The linker program is called ld. It also gets input
from the libraries.



The output from the linker is also binary and it's ready
to be executed.


The loader is part of the operating system that loads the
binary from the disk, translates addresses, and places it
in memory.



The translated executable code is then fed into the CPU for
execution.




The program (now called a process) will continue to
execute until it receives an instruction to stop.

Step-by-Step

The commands above were really shortcuts for the entire process. Let's look at each step individually to gain a clearer understanding of what is actually taking place. Remember that the C programming language (and all of its associated tools) are case sensitive. 99% of the time, everything should be in lowercase. Exceptions will be noted below.

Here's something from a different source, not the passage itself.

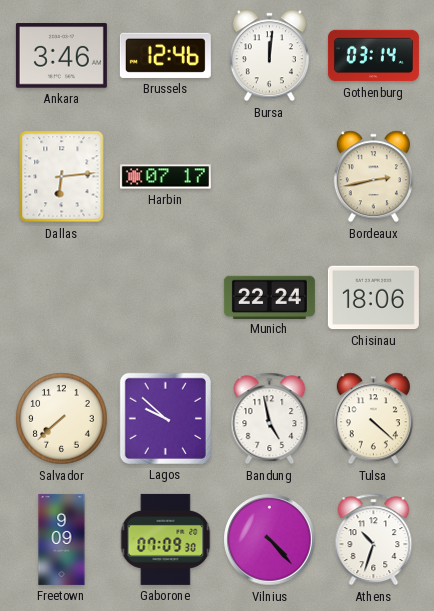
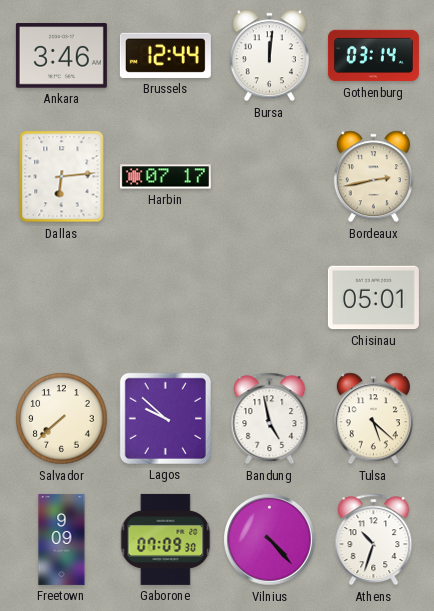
Brussels: 12:46 -> 12:44
Munich: 22:24 -> none
Chisinau: 18:06 -> 05:01
Tulsa: 4:22 -> 5:22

Step 1 - Creating/Editing the source file (`.c`):

From the command line, invoke a text editor (e.g. notepad++) and create/edit the source file:
notepad++ simple.c
Just type the code above (or copy/paste) and save the file.

Step 2 - Preprocessing the source file (`.i`):

cpp simple.c -o simple.i
The output file (simple.i) contains the original source code, plus a lot of code from the stdio.h header file. The -o option tells cpp what to name the output file. The output file, simple.i must follow immediately after the -o option. (The file extension .i is the conventional way to name a preprocessed file.)
Note: The cpp command above stands for C pre-processor, NOT C plus plus.

Step 3 - Compiling to an assembly file (`.s`):

Use the GNU C compiler, gcc, to translate the preprocessed file into assembly code.
gcc -fpreprocessed -S simple.i -o simple.s
Notes:

The -fpreprocessed option tells gcc not to run the preprocessor because the file has already been preprocessed.

The -S option (that's an uppercase 'S') tells gcc to only produce an assembly file instead of creating an object file.

The -o option tells gcc what to name the output file. The output file, simple.s must follow immediately after this option. (The file extension .s is the conventional way to name an assembly file.)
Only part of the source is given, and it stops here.